_To do_
Please transcribe, word for word, only the lines from the one containing "Dopunite outf" through the last line of the records below, both included, and leave out every picture.

_Data for processing_
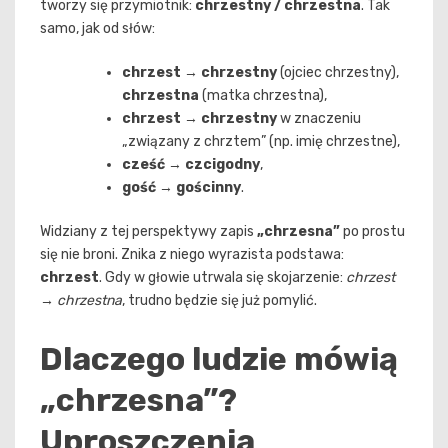
tworzy się przymiotnik:
chrzestny / chrzestna
. Tak
samo, jak od słów:
chrzest
→
chrzestny
(ojciec chrzestny),
chrzestna
(matka chrzestna),
chrzest
→
chrzestny
w znaczeniu
„związany z chrztem” (np. imię chrzestne),
cześć
→
czcigodny
,
gość
→
gościnny
.
Widziany z tej perspektywy zapis
„chrzesna”
po prostu
się nie broni. Znika z niego wyrazista podstawa:
chrzest
. Gdy w głowie utrwala się skojarzenie:
chrzest
→ chrzestna
, trudno będzie się już pomylić.
Dlaczego ludzie mówią
„chrzesna”?
Uproszczenia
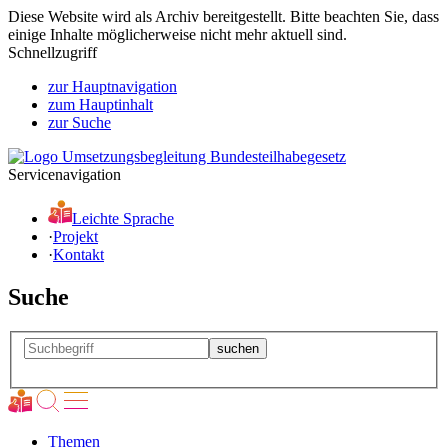
Diese Website wird als Archiv bereitgestellt. Bitte beachten Sie, dass
einige Inhalte möglicherweise nicht mehr aktuell sind.
Schnellzugriff
zur Hauptnavigation
zum Hauptinhalt
zur Suche
Servicenavigation
Leichte Sprache
·
Projekt
·
Kontakt
Suche
Themen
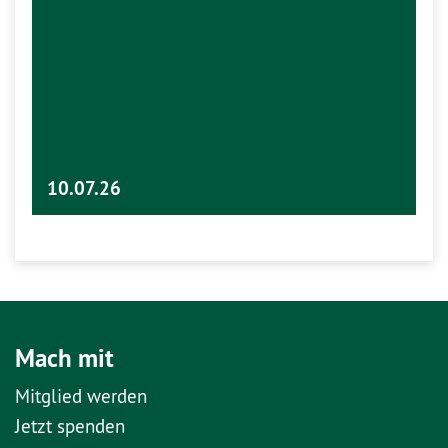
10.07.26
Mach mit
Mitglied werden
Jetzt spenden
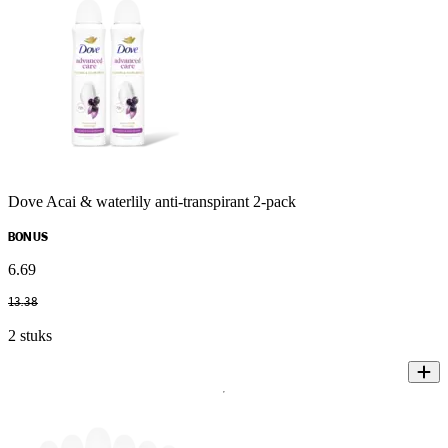
Dove Acai & waterlily anti-transpirant 2-pack
BONUS
6
.
69
13
.
38
2 stuks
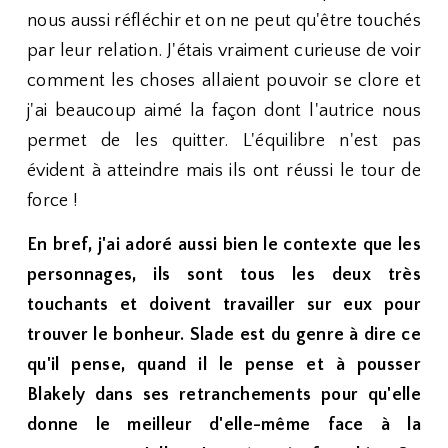
nous aussi réfléchir et on ne peut qu'être touchés
par leur relation. J'étais vraiment curieuse de voir
comment les choses allaient pouvoir se clore et
j'ai beaucoup aimé la façon dont l'autrice nous
permet de les quitter. L'équilibre n'est pas
évident à atteindre mais ils ont réussi le tour de
force !
En bref, j'ai adoré aussi bien le contexte que les
personnages, ils sont tous les deux très
touchants et doivent travailler sur eux pour
trouver le bonheur. Slade est du genre à dire ce
qu'il pense, quand il le pense et à pousser
Blakely dans ses retranchements pour qu'elle
donne le meilleur d'elle-même face à la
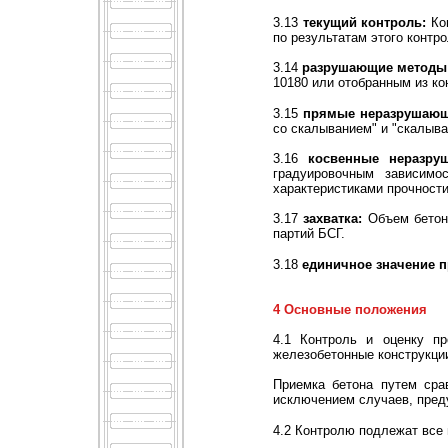
3.13
текущий контроль:
Кон
по результатам этого контро
3.14
разрушающие методы 
10180 или отобранным из ко
3.15
прямые неразрушающи
со скалыванием" и "скалыва
3.16
косвенные неразру
градуировочным зависим
характеристиками прочност
3.17
захватка:
Объем бетона
партий БСГ.
3.18
единичное значение п
4 Основные положения
4.1 Контроль и оценку пр
железобетонные конструкции
Приемка бетона путем сра
исключением случаев, преду
4.2 Контролю подлежат все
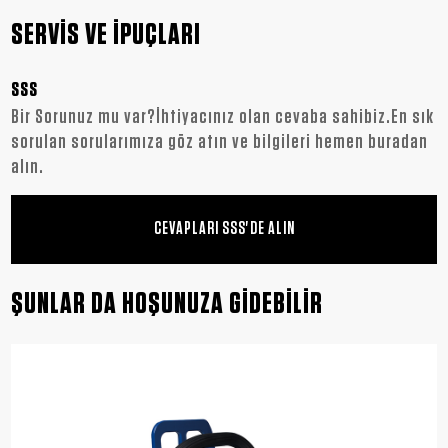
SERVİS VE İPUÇLARI
SSS
Bir Sorunuz mu var?İhtiyacınız olan cevaba sahibiz.En sık
sorulan sorularımıza göz atın ve bilgileri hemen buradan
alın.
CEVAPLARI SSS'DE ALIN
ŞUNLAR DA HOŞUNUZA GİDEBİLİR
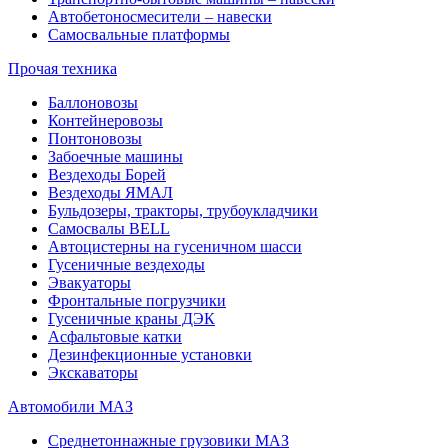
Автобетоносмесители – навески
Самосвальные платформы
Прочая техника
Баллоновозы
Контейнеровозы
Понтоновозы
Забоечные машины
Вездеходы Борей
Вездеходы ЯМАЛ
Бульдозеры, тракторы, трубоукладчики
Самосвалы BELL
Автоцистерны на гусеничном шасси
Гусеничные вездеходы
Эвакуаторы
Фронтальные погрузчики
Гусеничные краны ДЭК
Асфальтовые катки
Дезинфекционные установки
Экскаваторы
Автомобили МАЗ
Среднетоннажные грузовики МАЗ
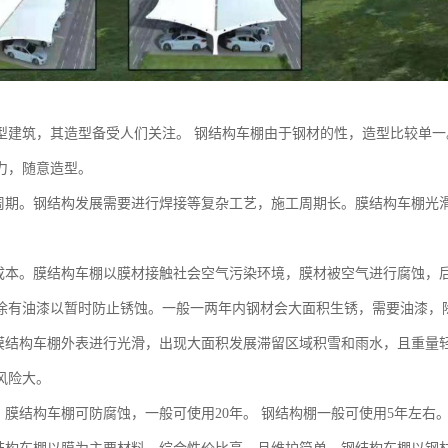
型建筑，其造型备受人们关注。 钢结构车棚由于钢材的性，造型比较单
力，随意造型。
理周期。钢结构发展需要进行焊接等复杂工艺，施工周期长。膜结构车棚光
业成本。膜结构车棚以膜材接触社会空气污染环境，膜材被空气进行腐蚀，
涂有油漆以暂时防止锈蚀。一般一两年内钢材会大面积生锈，需要油漆，
。膜结构车棚外表进行光滑，出现大面积发展滞留区域积雪和雨水，且重量
风险大。
命。膜结构车棚可防腐蚀，一般可使用20年。 钢结构棚一般可使用5年左右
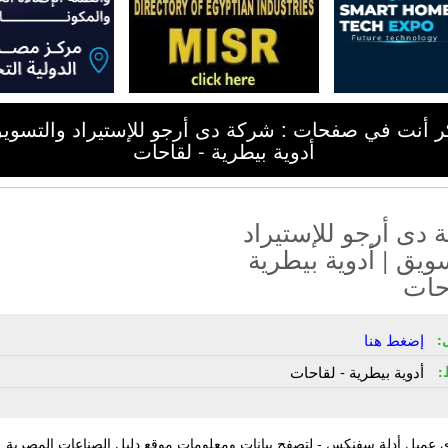
ر أنت في صفحات : شركة دى أرجو للإستيراد والتسويق
أدوية بيطرية - لقاحات
دى أرجو للإستيراد
ويق | أدوية بيطرية
حات
:
إضغط هنا
:
أدوية بيطرية - لقاحات
 عميل أدلة سفنكس - لتصفح بيانات ومعلومات موقع دليل الصناعات المصرية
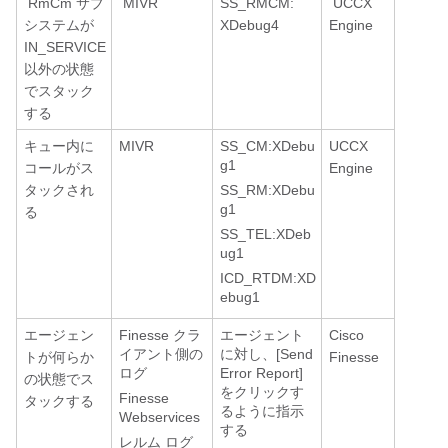
RmCm サブ
MIVR
SS_RMCM:
UCCX
システムが
XDebug4
Engine
IN_SERVICE
以外の状態
でスタック
する
キュー内に
MIVR
SS_CM:XDebu
UCCX
g1
コールがス
Engine
タックされ
SS_RM:XDebu
g1
る
SS_TEL:XDeb
ug1
ICD_RTDM:XD
ebug1
エージェン
Finesse クラ
エージェント
Cisco
イアント側の
に対し、[Send
トが何らか
Finesse
ログ
Error Report]
の状態でス
をクリックす
Finesse
タックする
るように指示
Webservices
する
レルム ログ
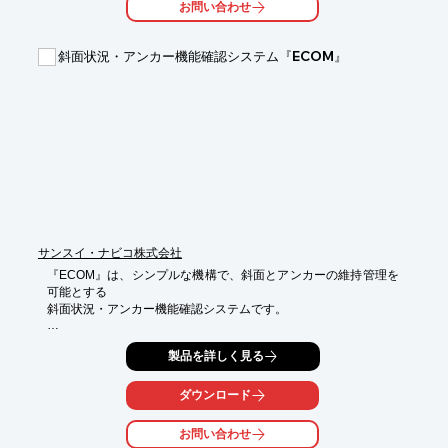
お問い合わせ
・平成27年度広島市産業振興センターの助成事業を受けています
斜面状況・アンカー機能確認システム『ECOM』
サンスイ・ナビコ株式会社
『ECOM』は、シンプルな機構で、斜面とアンカーの維持管理を
可能とする

斜面状況・アンカー機能確認システムです。

誰でも目盛りを読むだけで観測可能。

製品を詳しく見る
観測のために測定器を持っていく必要がなく、特殊な技術も不要
です。

ダウンロード
また、測定・維持に電力等も不要です。

その他の製品に関する詳細は、お気軽にお問い合わせください。

お問い合わせ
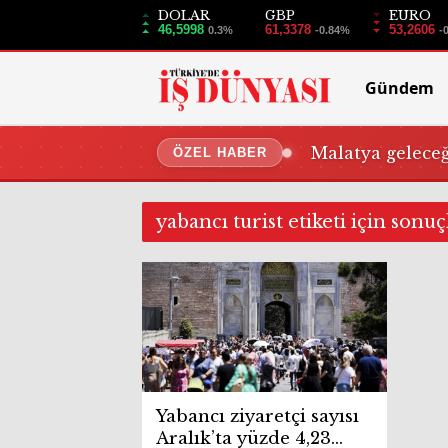
DOLAR
GBP
EURO
46,5998
61,3378
53,2606
0.3%
-0.84%
-
Gündem
Malatya gelece
ÖZEL HABER
yabancı turist etiketi için sonuç
Yabancı ziyaretçi sayısı
Aralık’ta yüzde 4,23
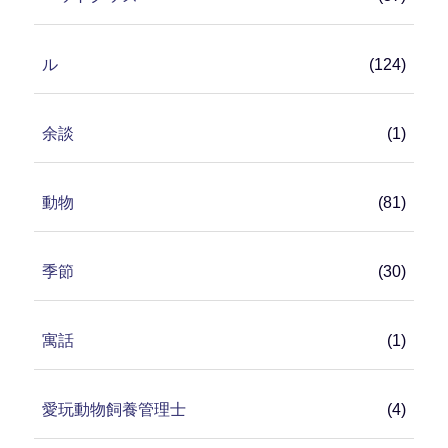
ル
(124)
余談
(1)
動物
(81)
季節
(30)
寓話
(1)
愛玩動物飼養管理士
(4)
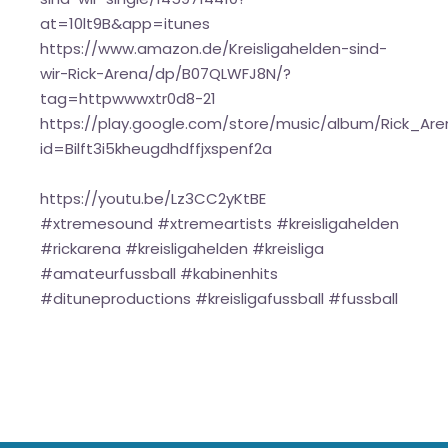
at=10lt9B&app=itunes
https://www.amazon.de/Kreisligahelden-sind-
wir-Rick-Arena/dp/B07QLWFJ8N/?
tag=httpwwwxtr0d8-21
https://play.google.com/store/music/album/Rick_Are
id=Bilft3i5kheugdhdffjxspenf2a
https://youtu.be/Lz3CC2yKtBE
#xtremesound #xtremeartists #kreisligahelden
#rickarena #kreisligahelden #kreisliga
#amateurfussball #kabinenhits
#dituneproductions #kreisligafussball #fussball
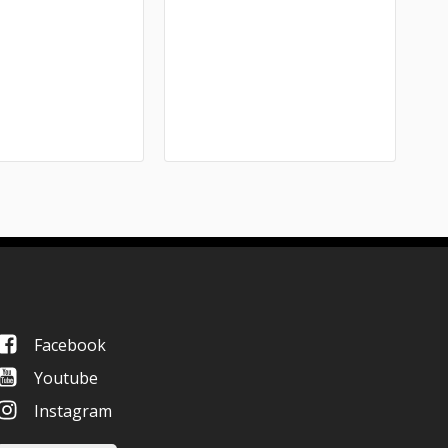
Facebook
Youtube
Instagram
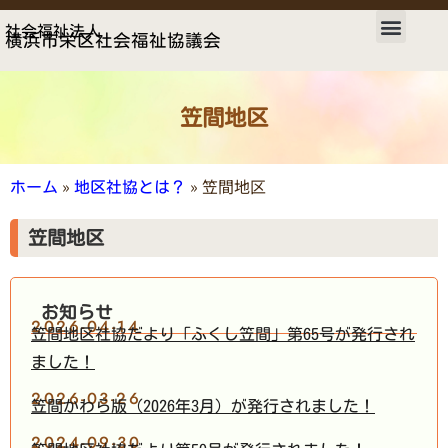
社会福祉法人
横浜市栄区社会福祉協議会
笠間地区
»
»
笠間地区
ホーム
地区社協とは？
笠間地区
お知らせ
2026-04-14
笠間地区社協だより「ふくし笠間」第65号が発行され
ました！
2026-03-26
笠間かわら版（2026年3月）が発行されました！
2024-09-30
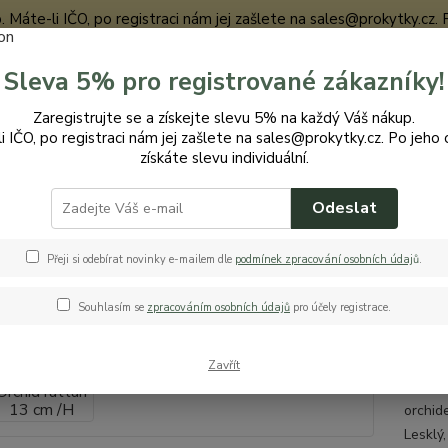
te-li IČO, po registraci nám jej zašlete na sales@prokytky.cz. Po j
Sleva 5% pro registrované zákazníky!
Nevíte
Zaregistrujte se a získejte slevu 5% na každý Váš nákup.
Hledat
+420
i IČO, po registraci nám jej zašlete na sales@prokytky.cz. Po jeho 
získáte slevu individuální.
Odeslat
ro Kytky
Obaly na orchideje
Bigplast Orchid rattan 13 cm /H
last Orchid rattan 13 cm /H
Přeji si odebírat novinky e-mailem dle
podmínek zpracování osobních údaj
ů
.
Souhlasím se
zpracováním osobních údajů
pro účely registrace.
Obal
Zavřít
Bigpla
orchid
Lesklý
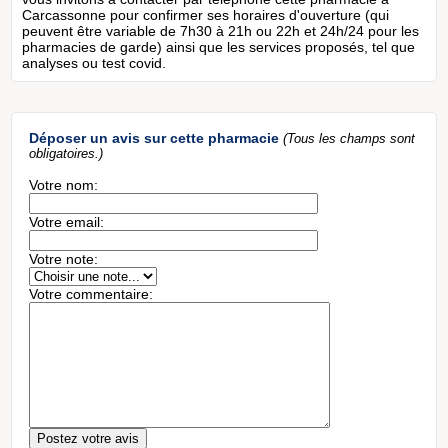
Carcassonne pour confirmer ses horaires d'ouverture (qui
peuvent être variable de 7h30 à 21h ou 22h et 24h/24 pour les
pharmacies de garde) ainsi que les services proposés, tel que
analyses ou test covid.
Déposer un avis sur cette pharmacie
(Tous les champs sont
obligatoires.)
Votre nom:
Votre email:
Votre note:
Votre commentaire:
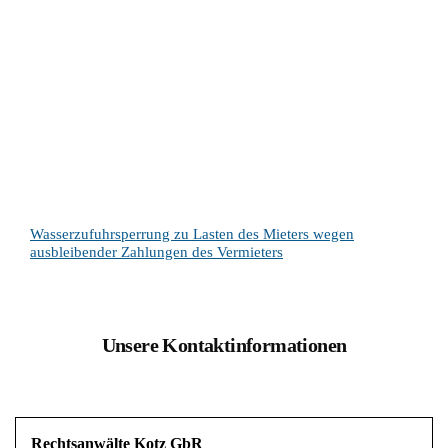
Wasserzufuhrsperrung zu Lasten des Mieters wegen
ausbleibender Zahlungen des Vermieters
Unsere Kontaktinformationen
Rechtsanwälte Kotz GbR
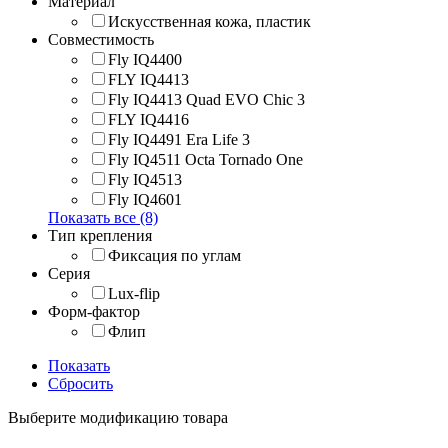
Материал
Искусственная кожа, пластик
Совместимость
Fly IQ4400
FLY IQ4413
Fly IQ4413 Quad EVO Chic 3
FLY IQ4416
Fly IQ4491 Era Life 3
Fly IQ4511 Octa Tornado One
Fly IQ4513
Fly IQ4601
Показать все (8)
Тип крепления
Фиксация по углам
Серия
Lux-flip
Форм-фактор
Флип
Показать
Сбросить
Выберите модификацию товара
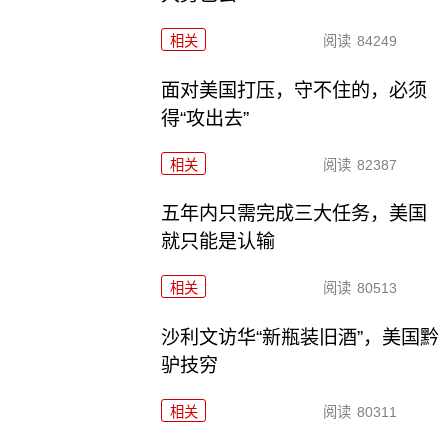
相关
阅读
84249
面对美国打压，守不住的，必须
得“攻出去”
相关
阅读
82387
五年内只需完成三大任务，美国
就只能是认输
相关
阅读
80513
沙利文访华“新瓶装旧酒”，美国黔
驴技穷
相关
阅读
80311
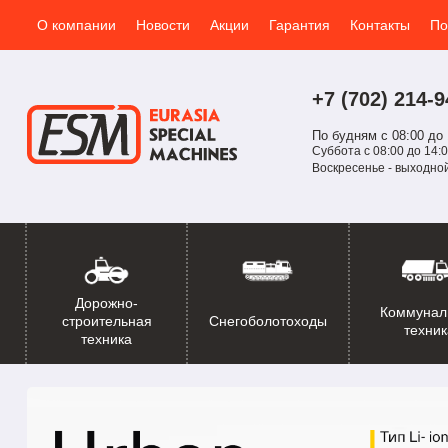
О компании
Новости
Акции
Гарантия
Контакты
По
+7 (702)
214-
9
По будням с 08:00 до 
Суббота с 08:00 до 14:0
Воскресенье - выходно
Дорожно-
Коммунал
Снегоболотоходы
строительная
техник
техника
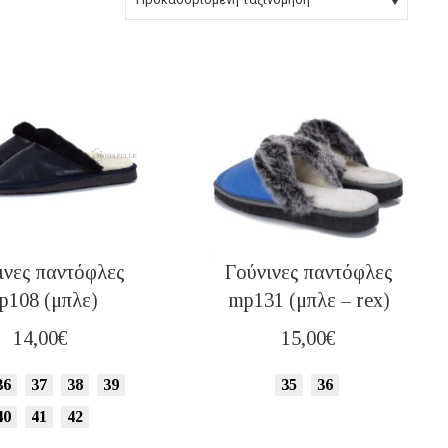
ινες παντόφλες
Γούνινες παντόφλες
p108 (μπλε)
mp131 (μπλε – rex)
14,00
€
15,00
€
36
37
38
39
35
36
40
41
42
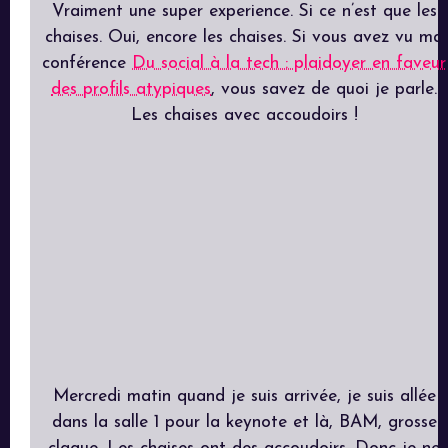
Vraiment une super experience. Si ce n’est que les
chaises. Oui, encore les chaises. Si vous avez vu ma
conférence
Du social à la tech : plaidoyer en faveur
des profils atypiques
, vous savez de quoi je parle.
Les chaises avec accoudoirs !
Mercredi matin quand je suis arrivée, je suis allée
dans la salle 1 pour la keynote et là, BAM, grosse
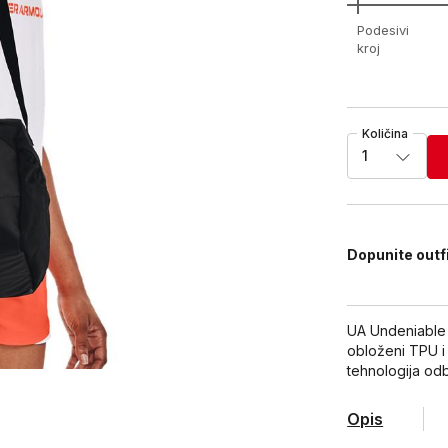
Podesivi
kroj
Količina
1
Dopunite outf
UA Undeniable 5
obloženi TPU i
tehnologija od
Opis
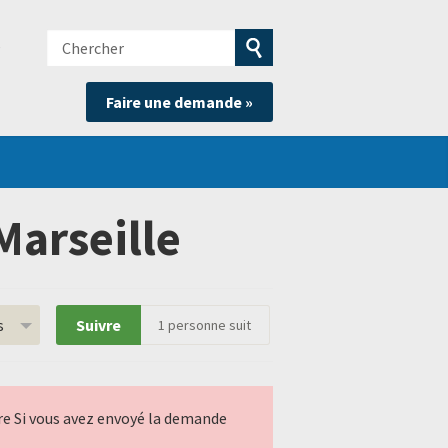
Chercher
e
Soumettre
Faire une demande »
la
recherche
Marseille
s
Suivre
1
personne suit
ndre Si vous avez envoyé la demande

_Output of the exercise_
Dopunite outf
UA Undeniable 5
obloženi TPU i
tehnologija od
Opis
Chercher
e
Soumettre
Faire une demande »
la
recherche
Marseille
s
Suivre
1
personne suit
ndre Si vous avez envoyé la demande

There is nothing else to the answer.